Aim of the task
The records are to be copied in their entirety, exactly as given.

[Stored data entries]
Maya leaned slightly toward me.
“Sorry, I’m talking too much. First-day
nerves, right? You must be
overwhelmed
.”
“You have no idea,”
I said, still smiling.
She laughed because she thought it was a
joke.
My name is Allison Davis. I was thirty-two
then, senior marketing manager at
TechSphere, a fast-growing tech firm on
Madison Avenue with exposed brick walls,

Solved exercise
Maya leaned slightly toward me.
“Sorry, I’m talking too much. First-day
nerves, right? You must be
overwhelmed
.”
“You have no idea,”
I said, still smiling.
She laughed because she thought it was a
joke.
My name is Allison Davis. I was thirty-two
then, senior marketing manager at
TechSphere, a fast-growing tech firm on
Madison Avenue with exposed brick walls,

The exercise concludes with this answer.